- [ENTRIES SHOWN]:
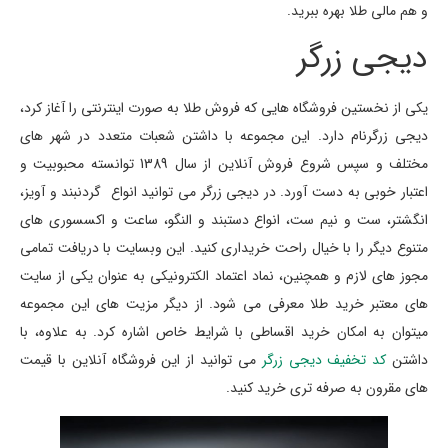
و هم مالی طلا بهره ببرید.
دیجی زرگر
یکی از نخستین فروشگاه هایی که فروش طلا به صورت اینترنتی را آغاز کرد،
دیجی زرگرنام دارد. این مجموعه با داشتن شعبات متعدد در شهر های
مختلف و سپس شروع فروش آنلاین از سال 1389 توانسته محبوبیت و
اعتبار خوبی به دست آورد. در دیجی زرگر می توانید انواع گردنبند و آویز،
انگشتر، ست و نیم ست، انواع دستبند و النگو، ساعت و اکسسوری های
متنوع دیگر را با خیال راحت خریداری کنید. این وبسایت با دریافت تمامی
مجوز های لازم و همچنین، نماد اعتماد الکترونیکی به عنوان یکی از سایت
های معتبر خرید طلا معرفی می شود. از دیگر مزیت های این مجموعه
میتوان به امکان خرید اقساطی با شرایط خاص اشاره کرد. به علاوه، با
داشتن
کد تخفیف دیجی زرگر
می توانید از این فروشگاه آنلاین با قیمت
های مقرون به صرفه تری خرید کنید.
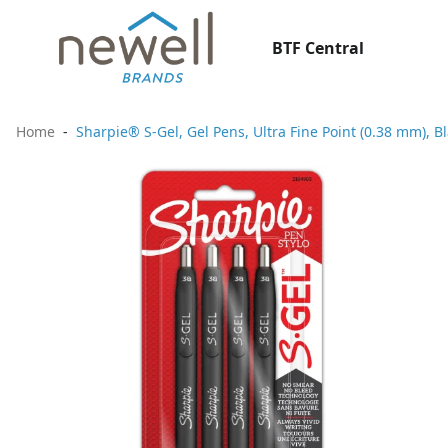
BTF Central
Home
Sharpie® S-Gel, Gel Pens, Ultra Fine Point (0.38 mm), B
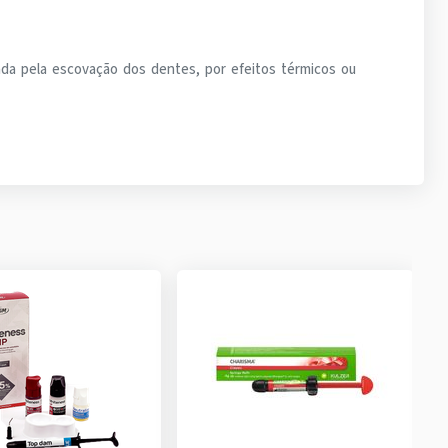
sada pela escovação dos dentes, por efeitos térmicos ou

- [YOUR GOAL]: Find the line that contains "انگشتر، ست و". Reproduce it and every later line of the records exactly, minus the pictures.

- [RESULT]:
انگشتر، ست و نیم ست، انواع دستبند و النگو، ساعت و اکسسوری های
متنوع دیگر را با خیال راحت خریداری کنید. این وبسایت با دریافت تمامی
مجوز های لازم و همچنین، نماد اعتماد الکترونیکی به عنوان یکی از سایت
های معتبر خرید طلا معرفی می شود. از دیگر مزیت های این مجموعه
میتوان به امکان خرید اقساطی با شرایط خاص اشاره کرد. به علاوه، با
داشتن
کد تخفیف دیجی زرگر
می توانید از این فروشگاه آنلاین با قیمت
های مقرون به صرفه تری خرید کنید.
BTF Central
Home
Sharpie® S-Gel, Gel Pens, Ultra Fine Point (0.38 mm), B
sada pela escovação dos dentes, por efeitos térmicos ou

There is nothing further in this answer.